__Work to be completed__: Nothing but the lines below from the one that contains "todo, pásatelo bien." through the one that contains "Политика конфиденциальности" should be retyped, exactly and including both ends. Do not include pictures.

START Dataset excerpts

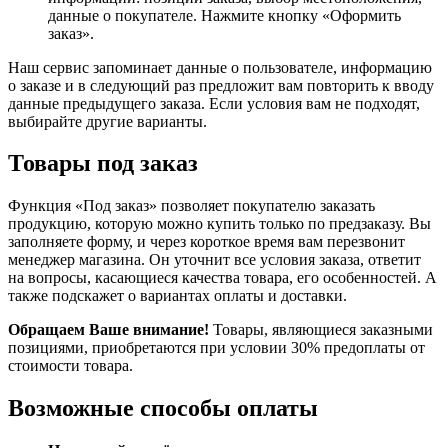
данные о покупателе. Нажмите кнопку «Оформить
заказ».
Наш сервис запоминает данные о пользователе, информацию
о заказе и в следующий раз предложит вам повторить к вводу
данные предыдущего заказа. Если условия вам не подходят,
выбирайте другие варианты.
Товары под заказ
Функция «Под заказ» позволяет покупателю заказать
продукцию, которую можно купить только по предзаказу. Вы
заполняете форму, и через короткое время вам перезвонит
менеджер магазина. Он уточнит все условия заказа, ответит
на вопросы, касающиеся качества товара, его особенностей. А
также подскажет о вариантах оплаты и доставки.
Обращаем Ваше внимание!
Товары, являющиеся заказными
позициями, приобретаются при условии 30% предоплаты от
стоимости товара.
Возможные способы оплаты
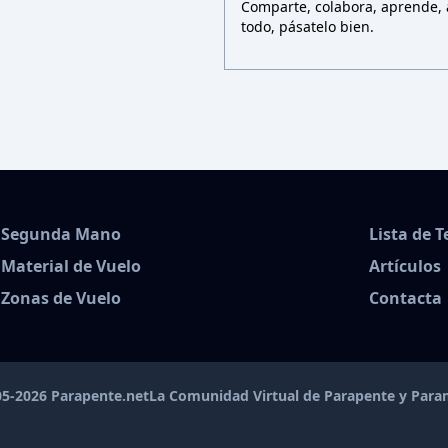
Comparte, colabora, aprende, a
todo, pásatelo bien.
Segunda Mano
Lista de 
Material de Vuelo
Artículos
Zonas de Vuelo
Contacta
5-2026 Parapente.net
La Comunidad Virtual de Parapente y Par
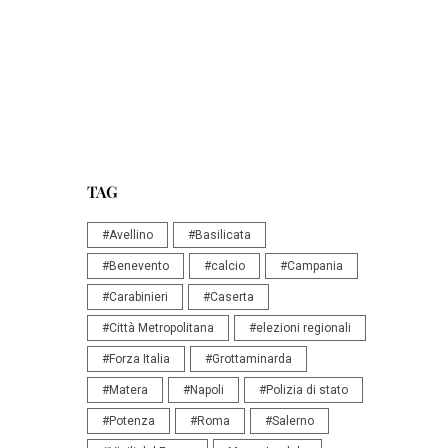
TAG
#Avellino
#Basilicata
#Benevento
#calcio
#Campania
#Carabinieri
#Caserta
#Città Metropolitana
#elezioni regionali
#Forza Italia
#Grottaminarda
#Matera
#Napoli
#Polizia di stato
#Potenza
#Roma
#Salerno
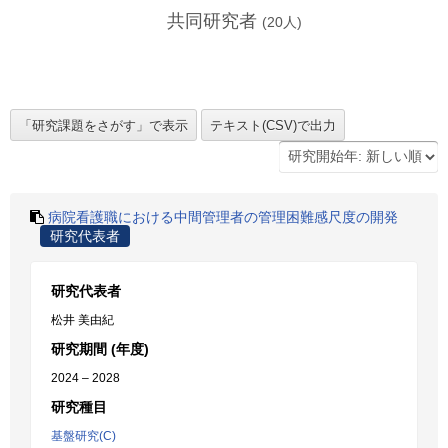
共同研究者
(
20
人)
病院看護職における中間管理者の管理困難感尺度の開発
研究代表者
研究代表者
松井 美由紀
研究期間 (年度)
2024 – 2028
研究種目
基盤研究(C)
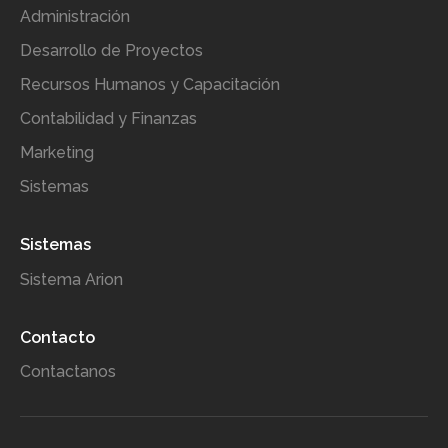
Administración
Desarrollo de Proyectos
Recursos Humanos y Capacitación
Contabilidad y Finanzas
Marketing
Sistemas
Sistemas
Sistema Arion
Contacto
Contactanos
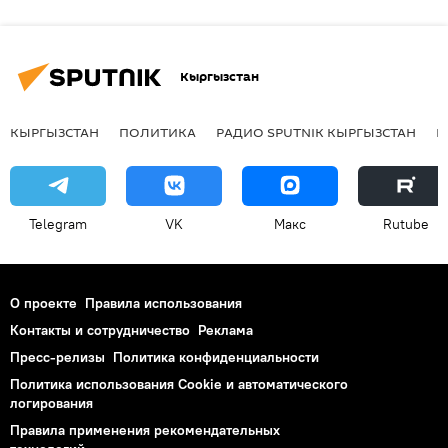
Кыргызстан
КЫРГЫЗСТАН
ПОЛИТИКА
РАДИО SPUTNIK КЫРГЫЗСТАН
Р
Telegram
VK
Макс
Rutube
О проекте
Правила использования
Контакты и сотрудничество
Реклама
Пресс-релизы
Политика конфиденциальности
Политика использования Cookie и автоматического
логирования
Правила применения рекомендательных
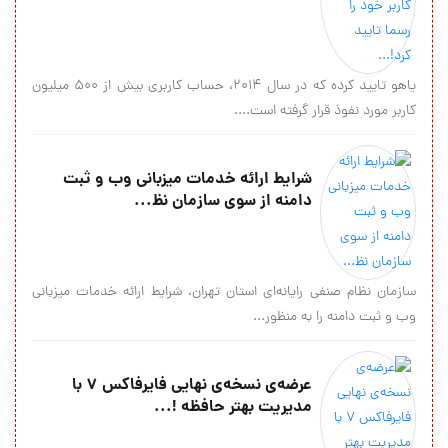
یاهو تایید کرده که در سال ۲۰۱۴، حساب کاربری بیش از ۵۰۰ میلیون
کاربر مورد نفوذ قرار گرفته است....
شرايط ارائه خدمات ميزباني وب و ثبت
دامنه از سوي سازمان نظ...
سازمان نظام صنفي رايانه‌اي استان تهران، شرايط ارائه خدمات ميزباني
وب و ثبت دامنه را به منظور...
عرضه‌ی نسخه‌ی نهایی فایرفاکس ۷ با
مدیریت بهتر حافظه !...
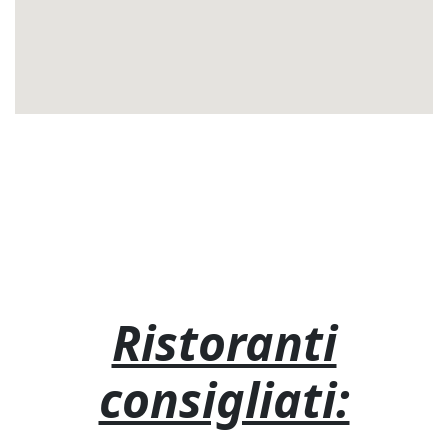
Ristoranti
consigliati:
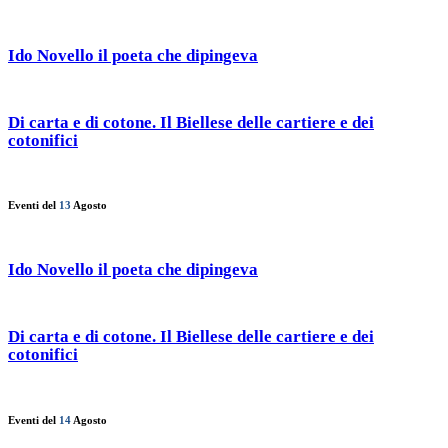
Ido Novello il poeta che dipingeva
Di carta e di cotone. Il Biellese delle cartiere e dei
cotonifici
Eventi del
13
Agosto
Ido Novello il poeta che dipingeva
Di carta e di cotone. Il Biellese delle cartiere e dei
cotonifici
Eventi del
14
Agosto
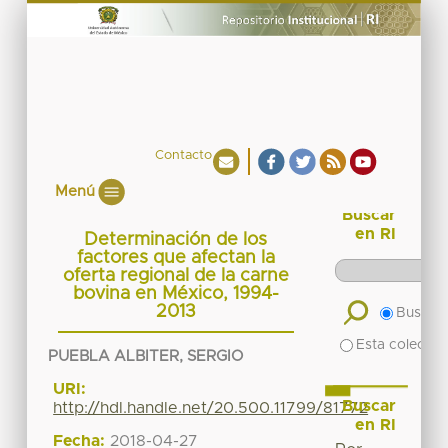
Contacto
Menú
Buscar
en RI
Determinación de los
factores que afectan la
oferta regional de la carne
bovina en México, 1994-
2013
Buscar 
Esta colecció
PUEBLA ALBITER, SERGIO
URI:
Buscar
http://hdl.handle.net/20.500.11799/81772
en RI
Fecha:
2018-04-27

END Dataset excerpts

__Solution to this exercise__:
todo, pásatelo bien.
Segunda Mano
Lista de 
Material de Vuelo
Artículos
Zonas de Vuelo
Contacta
5-2026 Parapente.net
La Comunidad Virtual de Parapente y Par
TAG
#Avellino
#Basilicata
#Benevento
#calcio
#Campania
#Carabinieri
#Caserta
#Città Metropolitana
#elezioni regionali
#Forza Italia
#Grottaminarda
#Matera
#Napoli
#Polizia di stato
#Potenza
#Roma
#Salerno
共同研究者
(
20
人)
病院看護職における中間管理者の管理困難感尺度の開発
研究代表者
研究代表者
松井 美由紀
研究期間 (年度)
2024 – 2028
研究種目
基盤研究(C)
Administración
Desarrollo de Proyectos
Recursos Humanos y Capacitación
Contabilidad y Finanzas
Marketing
Sistemas
Sistemas
Sistema Arion
Contacto
Contactanos
Кыргызстан
КЫРГЫЗСТАН
ПОЛИТИКА
РАДИО SPUTNIK КЫРГЫЗСТАН
Р
Telegram
VK
Макс
Rutube
О проекте
Правила использования
Контакты и сотрудничество
Реклама
Пресс-релизы
Политика конфиденциальности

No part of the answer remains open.